• _EXERCISE AIM_: Give the records below again in full, exactly as written, but without any images.

═════ GIVEN DATA

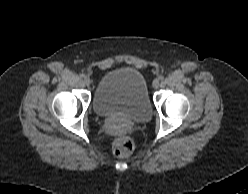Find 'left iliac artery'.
Masks as SVG:
<instances>
[{"label":"left iliac artery","mask_w":248,"mask_h":194,"mask_svg":"<svg viewBox=\"0 0 248 194\" xmlns=\"http://www.w3.org/2000/svg\"><path fill=\"white\" fill-rule=\"evenodd\" d=\"M164 79V77L161 75V76H159V80H163Z\"/></svg>","instance_id":"left-iliac-artery-1"}]
</instances>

══════════

• _EXERCISE SOLUTION_:
Find 'left iliac artery'.
Masks as SVG:
<instances>
[{"label":"left iliac artery","mask_w":248,"mask_h":194,"mask_svg":"<svg viewBox=\"0 0 248 194\" xmlns=\"http://www.w3.org/2000/svg\"><path fill=\"white\" fill-rule=\"evenodd\" d=\"M164 79V77L161 75V76H159V80H163Z\"/></svg>","instance_id":"left-iliac-artery-1"}]
</instances>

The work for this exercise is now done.